- Born: December 11, 1926 Brooklyn, New York, US
- Died: January 11, 2016 (aged 89) Cambridge, Massachusetts, US

Academic background
- Alma mater: New York University Harvard University

Academic work
- Discipline: Shakespeare scholar
- Notable works: Signet Classics Shakespeare A Short Guide to Shakespeare

= Sylvan Barnet =

American Shakespeare scholar

Sylvan Saul Barnet (December 11, 1926 - January 11, 2016) was an American literary critic and Shakespearean scholar. He was a Fletcher Professor of English Emeritus at Tufts University and the general editor of the Signet Classics Shakespeare.

==Biography==
Barnet was born in Brooklyn, New York, and attended Erasmus Hall High School. His father was a leather tanner. Barnet served in the U.S. Army at the tail end of World War II. He earned his bachelor's degree at New York University in 1948, and then his M.A. in 1950 and Ph.D. in 1954 at Harvard University. In 1951, Barnet met William C. Burto. The two became life partners in 1952.

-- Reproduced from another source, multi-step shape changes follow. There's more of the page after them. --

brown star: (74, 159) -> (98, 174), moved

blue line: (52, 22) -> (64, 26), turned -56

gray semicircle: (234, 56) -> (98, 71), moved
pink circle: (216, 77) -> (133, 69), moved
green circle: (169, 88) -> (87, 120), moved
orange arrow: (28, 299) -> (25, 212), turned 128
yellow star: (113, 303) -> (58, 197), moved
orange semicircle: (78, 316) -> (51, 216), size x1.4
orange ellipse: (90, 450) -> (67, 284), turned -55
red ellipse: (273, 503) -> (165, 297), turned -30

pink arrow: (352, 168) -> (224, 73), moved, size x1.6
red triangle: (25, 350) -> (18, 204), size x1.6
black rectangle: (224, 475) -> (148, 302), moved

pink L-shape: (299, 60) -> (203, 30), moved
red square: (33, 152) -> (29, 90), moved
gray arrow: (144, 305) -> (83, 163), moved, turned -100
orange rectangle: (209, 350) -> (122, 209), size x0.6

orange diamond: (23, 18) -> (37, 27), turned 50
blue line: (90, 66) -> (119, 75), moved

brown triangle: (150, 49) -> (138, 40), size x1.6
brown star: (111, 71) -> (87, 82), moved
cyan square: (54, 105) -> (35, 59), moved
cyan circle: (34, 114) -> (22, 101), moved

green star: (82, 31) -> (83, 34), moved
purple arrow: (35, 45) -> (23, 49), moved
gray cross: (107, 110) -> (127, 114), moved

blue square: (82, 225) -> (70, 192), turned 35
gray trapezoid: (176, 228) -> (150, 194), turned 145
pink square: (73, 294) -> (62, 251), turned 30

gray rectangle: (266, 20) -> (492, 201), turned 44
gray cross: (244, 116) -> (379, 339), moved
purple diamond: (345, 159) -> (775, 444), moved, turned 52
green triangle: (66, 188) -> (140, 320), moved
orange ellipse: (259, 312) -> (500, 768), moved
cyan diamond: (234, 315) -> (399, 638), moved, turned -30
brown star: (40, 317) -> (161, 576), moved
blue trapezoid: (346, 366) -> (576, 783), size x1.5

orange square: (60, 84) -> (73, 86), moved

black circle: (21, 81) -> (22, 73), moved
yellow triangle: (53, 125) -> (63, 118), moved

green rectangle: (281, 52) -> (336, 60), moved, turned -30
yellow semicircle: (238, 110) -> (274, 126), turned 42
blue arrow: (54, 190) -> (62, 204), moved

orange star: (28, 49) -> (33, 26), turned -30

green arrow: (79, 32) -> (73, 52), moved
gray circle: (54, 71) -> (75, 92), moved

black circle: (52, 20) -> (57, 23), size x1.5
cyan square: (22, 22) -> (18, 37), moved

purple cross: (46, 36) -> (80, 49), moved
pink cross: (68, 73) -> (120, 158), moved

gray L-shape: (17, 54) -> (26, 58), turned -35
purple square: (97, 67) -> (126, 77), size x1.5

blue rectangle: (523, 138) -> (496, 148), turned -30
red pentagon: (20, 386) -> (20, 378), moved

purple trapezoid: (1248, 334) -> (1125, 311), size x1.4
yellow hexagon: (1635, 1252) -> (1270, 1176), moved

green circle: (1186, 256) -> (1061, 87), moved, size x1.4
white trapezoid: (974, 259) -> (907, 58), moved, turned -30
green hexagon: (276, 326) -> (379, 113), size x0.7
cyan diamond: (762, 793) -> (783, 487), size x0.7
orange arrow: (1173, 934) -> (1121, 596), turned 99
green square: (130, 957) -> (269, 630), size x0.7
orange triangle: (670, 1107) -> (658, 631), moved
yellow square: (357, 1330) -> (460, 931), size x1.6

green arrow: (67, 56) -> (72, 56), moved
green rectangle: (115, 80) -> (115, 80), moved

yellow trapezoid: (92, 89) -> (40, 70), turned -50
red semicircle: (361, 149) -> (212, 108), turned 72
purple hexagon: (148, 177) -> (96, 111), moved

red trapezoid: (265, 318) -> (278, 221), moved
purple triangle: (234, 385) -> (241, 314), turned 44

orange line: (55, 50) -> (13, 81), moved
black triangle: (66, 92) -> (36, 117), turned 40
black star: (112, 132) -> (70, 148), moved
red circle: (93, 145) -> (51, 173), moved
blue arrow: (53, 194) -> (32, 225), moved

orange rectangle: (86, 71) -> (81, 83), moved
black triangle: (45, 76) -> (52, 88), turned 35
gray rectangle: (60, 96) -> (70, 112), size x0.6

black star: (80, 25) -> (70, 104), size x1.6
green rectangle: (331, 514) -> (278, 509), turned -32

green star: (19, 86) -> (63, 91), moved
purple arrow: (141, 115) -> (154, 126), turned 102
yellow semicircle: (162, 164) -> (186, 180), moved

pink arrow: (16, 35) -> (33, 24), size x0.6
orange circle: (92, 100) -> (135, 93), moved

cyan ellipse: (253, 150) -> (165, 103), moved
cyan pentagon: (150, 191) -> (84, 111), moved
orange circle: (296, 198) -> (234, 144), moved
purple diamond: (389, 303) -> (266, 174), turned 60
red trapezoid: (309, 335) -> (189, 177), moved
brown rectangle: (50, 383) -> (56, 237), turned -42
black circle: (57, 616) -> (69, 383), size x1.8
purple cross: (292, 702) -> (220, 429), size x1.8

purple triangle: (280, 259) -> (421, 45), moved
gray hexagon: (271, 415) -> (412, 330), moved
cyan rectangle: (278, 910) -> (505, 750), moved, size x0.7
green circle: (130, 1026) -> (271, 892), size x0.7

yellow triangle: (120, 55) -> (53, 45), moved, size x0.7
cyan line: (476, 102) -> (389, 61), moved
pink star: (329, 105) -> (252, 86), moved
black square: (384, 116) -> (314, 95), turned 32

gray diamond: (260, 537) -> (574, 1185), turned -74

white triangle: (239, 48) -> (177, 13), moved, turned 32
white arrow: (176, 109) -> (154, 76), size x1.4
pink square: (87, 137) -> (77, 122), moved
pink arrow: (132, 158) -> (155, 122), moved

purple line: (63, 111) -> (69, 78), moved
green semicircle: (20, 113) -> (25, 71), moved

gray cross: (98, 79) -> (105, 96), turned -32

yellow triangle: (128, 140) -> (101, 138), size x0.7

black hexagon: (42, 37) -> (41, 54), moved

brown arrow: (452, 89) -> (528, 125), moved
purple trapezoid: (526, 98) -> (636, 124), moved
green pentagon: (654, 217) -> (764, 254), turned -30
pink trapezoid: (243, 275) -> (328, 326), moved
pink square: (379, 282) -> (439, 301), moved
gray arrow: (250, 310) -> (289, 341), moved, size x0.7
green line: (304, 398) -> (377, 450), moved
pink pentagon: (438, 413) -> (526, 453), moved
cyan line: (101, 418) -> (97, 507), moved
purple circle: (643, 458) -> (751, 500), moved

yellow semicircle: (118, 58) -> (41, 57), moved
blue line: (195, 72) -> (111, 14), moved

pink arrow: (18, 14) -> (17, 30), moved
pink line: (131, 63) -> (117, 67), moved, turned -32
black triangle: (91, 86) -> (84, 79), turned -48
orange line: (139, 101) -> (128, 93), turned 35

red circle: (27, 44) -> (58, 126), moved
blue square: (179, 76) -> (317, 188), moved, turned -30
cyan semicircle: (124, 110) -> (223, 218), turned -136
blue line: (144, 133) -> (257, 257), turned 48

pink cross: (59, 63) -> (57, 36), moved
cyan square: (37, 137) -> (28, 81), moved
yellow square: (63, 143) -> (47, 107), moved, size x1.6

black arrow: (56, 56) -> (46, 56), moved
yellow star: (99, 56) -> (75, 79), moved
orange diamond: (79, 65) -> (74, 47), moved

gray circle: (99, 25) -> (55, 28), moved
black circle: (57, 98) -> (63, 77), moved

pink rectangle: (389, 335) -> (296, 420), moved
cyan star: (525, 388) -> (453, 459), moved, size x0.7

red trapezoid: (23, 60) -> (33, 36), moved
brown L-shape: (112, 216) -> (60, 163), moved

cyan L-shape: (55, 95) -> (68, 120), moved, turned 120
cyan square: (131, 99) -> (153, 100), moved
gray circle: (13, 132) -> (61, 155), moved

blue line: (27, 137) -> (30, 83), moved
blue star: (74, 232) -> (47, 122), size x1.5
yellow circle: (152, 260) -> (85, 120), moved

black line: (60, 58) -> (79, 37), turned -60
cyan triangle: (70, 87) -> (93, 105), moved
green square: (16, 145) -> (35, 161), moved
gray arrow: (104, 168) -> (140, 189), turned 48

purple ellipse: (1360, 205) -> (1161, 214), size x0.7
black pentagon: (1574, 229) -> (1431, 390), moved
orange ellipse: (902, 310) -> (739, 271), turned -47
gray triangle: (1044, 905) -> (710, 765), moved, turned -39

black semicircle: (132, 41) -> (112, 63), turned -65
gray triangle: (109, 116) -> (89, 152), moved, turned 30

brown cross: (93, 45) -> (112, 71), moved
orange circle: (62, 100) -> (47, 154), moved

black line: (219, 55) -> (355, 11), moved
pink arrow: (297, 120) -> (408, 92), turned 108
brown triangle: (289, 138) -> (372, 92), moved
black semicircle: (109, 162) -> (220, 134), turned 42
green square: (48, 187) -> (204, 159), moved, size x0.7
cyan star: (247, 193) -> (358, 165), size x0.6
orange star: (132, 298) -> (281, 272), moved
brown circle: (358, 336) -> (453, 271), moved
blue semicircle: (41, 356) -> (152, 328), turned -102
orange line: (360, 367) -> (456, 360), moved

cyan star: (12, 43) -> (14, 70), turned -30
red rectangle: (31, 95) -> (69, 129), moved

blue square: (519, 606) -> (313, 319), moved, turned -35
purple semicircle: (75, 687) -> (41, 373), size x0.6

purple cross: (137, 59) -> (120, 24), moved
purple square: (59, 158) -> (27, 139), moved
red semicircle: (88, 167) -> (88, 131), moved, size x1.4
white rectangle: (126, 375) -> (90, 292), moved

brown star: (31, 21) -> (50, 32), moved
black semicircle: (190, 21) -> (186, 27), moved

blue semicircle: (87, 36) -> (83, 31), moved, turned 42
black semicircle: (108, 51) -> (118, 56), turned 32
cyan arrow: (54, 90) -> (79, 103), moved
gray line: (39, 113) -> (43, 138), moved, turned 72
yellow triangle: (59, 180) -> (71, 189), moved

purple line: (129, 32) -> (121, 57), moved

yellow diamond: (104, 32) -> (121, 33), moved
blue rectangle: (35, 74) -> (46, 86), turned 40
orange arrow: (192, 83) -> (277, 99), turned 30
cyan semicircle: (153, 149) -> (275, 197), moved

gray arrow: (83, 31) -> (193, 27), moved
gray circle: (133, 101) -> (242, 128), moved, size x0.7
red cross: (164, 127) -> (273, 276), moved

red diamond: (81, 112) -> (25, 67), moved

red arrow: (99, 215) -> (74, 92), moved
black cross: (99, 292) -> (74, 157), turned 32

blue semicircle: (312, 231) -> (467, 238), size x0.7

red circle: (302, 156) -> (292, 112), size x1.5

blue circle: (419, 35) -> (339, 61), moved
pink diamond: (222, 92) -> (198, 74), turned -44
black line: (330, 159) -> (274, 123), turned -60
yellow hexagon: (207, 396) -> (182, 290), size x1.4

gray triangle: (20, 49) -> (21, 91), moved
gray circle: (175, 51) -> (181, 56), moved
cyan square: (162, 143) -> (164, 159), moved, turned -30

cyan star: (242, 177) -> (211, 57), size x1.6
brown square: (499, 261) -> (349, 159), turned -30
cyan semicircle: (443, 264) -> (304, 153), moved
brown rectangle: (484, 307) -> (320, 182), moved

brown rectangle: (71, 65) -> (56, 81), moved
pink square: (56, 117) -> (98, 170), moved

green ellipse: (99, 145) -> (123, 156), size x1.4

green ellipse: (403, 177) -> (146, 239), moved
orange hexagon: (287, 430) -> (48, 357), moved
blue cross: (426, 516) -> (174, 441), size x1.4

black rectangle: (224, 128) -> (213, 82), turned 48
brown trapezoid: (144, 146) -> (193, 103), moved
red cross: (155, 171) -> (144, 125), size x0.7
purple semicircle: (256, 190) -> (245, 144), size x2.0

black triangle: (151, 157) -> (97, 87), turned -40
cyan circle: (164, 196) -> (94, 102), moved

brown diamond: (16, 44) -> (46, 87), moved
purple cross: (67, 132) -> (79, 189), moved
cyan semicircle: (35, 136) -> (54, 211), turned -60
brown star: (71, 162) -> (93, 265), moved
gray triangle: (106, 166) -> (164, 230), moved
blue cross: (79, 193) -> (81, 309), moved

Barnet spent his entire career at Tufts University, where he taught English literature from 1954 to 1984 and served for several terms as chair of the English department. He was the first Jewish member of the department.

Barnet authored numerous books and articles on William Shakespeare, including A Short Guide to Shakespeare. In the early 1960s, Barnet successfully proposed to the New American Library the creation of a new series of Shakespeare's plays, one that would be aimed at college students. Each low-cost volume in the Signet Classics Shakespeare series focused on a single play. Every book included a general essay by Barnet about Shakespeare's life and times, an introductory essay about the specific play by an eminent scholar, and excerpts of some of Shakespeare's sources and inspirations.

Barnet was the co-author (with Burto) of essays on aspects of Japanese art. Their writings on art drew inspiration from the couple's impressive personal collection, which was donated to four different museums after their deaths. Barnet also wrote several textbooks about art, writing, and literature. In total, Barnet wrote, co-wrote, or edited over forty books during his lifetime.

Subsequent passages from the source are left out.